GPT-5 currently leads with a 400K context window, making it ideal for large document ingestion and long memory tasks.

What benchmark should I trust most in 2025?

Dynamic, contamination-aware tests like SWE-rebench are the most reliable indicators of real-world performance, outperforming static benchmarks like SWE-bench.

Are open LLMs catching up to hosted models?

Yes—while hosted models like Claude 4.5 and GPT-5 still lead in absolute performance, open models such as DeepSeek-V3 and Qwen3 now offer strong alternatives for cost and privacy-sensitive use cases.

Conclusion

In November 2025, the LLM landscape is defined by evidence-based differentiation—not just hype.

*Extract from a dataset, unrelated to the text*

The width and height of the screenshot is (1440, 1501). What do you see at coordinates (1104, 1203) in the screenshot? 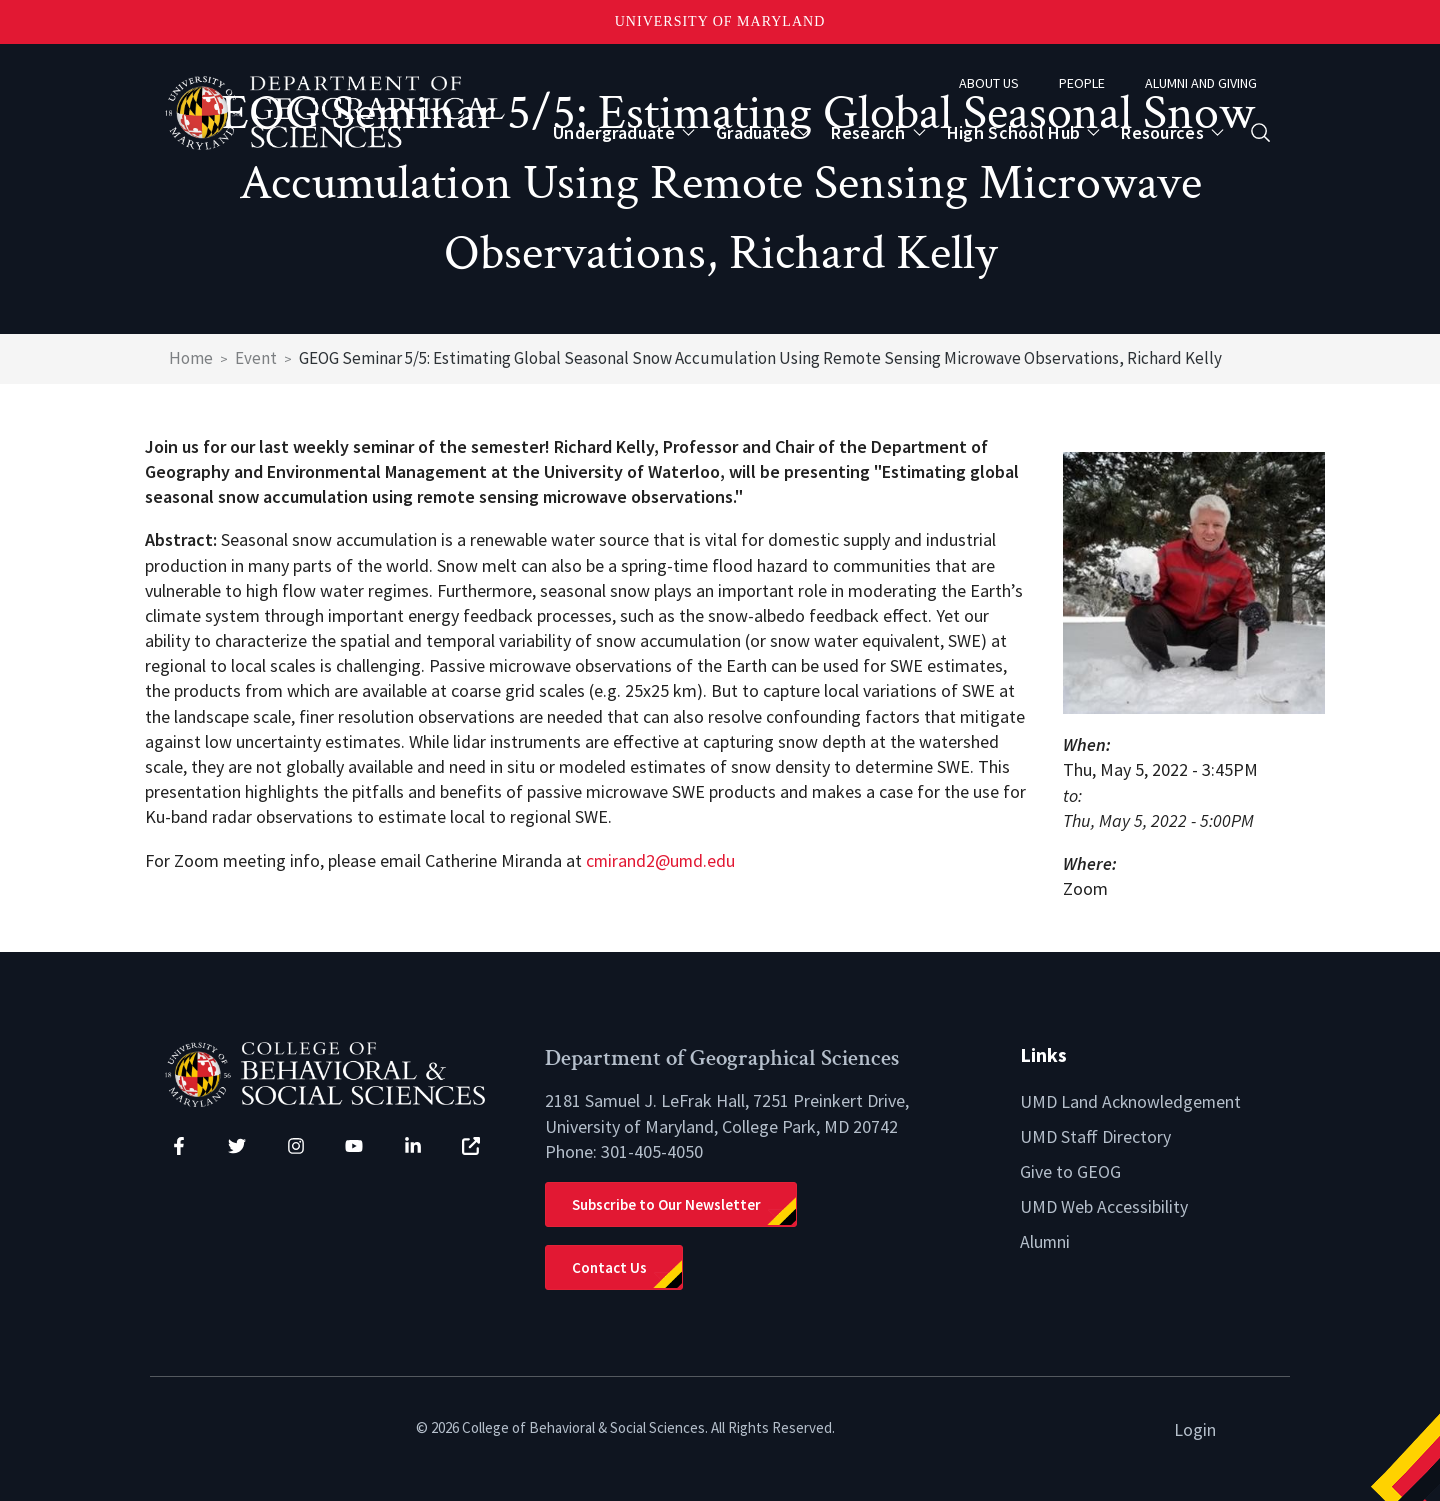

  • Claude Sonnet 4.5 remains the top performer for real-world coding and agentic tasks.
  • GPT-5 / GPT-5-Codex is a close second, excelling in large-context and cost-transparent deployments.
  • Gemini 2.5 Pro leads in multimodal and Google-integrated workflows.
  • DeepSeek-V3 and Qwen3-235B/32B bring open-weight flexibility and cost control to the table.

Next Step:
Start with Claude Sonnet 4.5 if you need the highest reliability today, or explore Qwen3-32B if you’re building a private, cost-optimized deployment. The best strategy for 2025 is hybrid—combine a frontier hosted model with an open-weight counterpart for the perfect balance of performance, privacy, and price.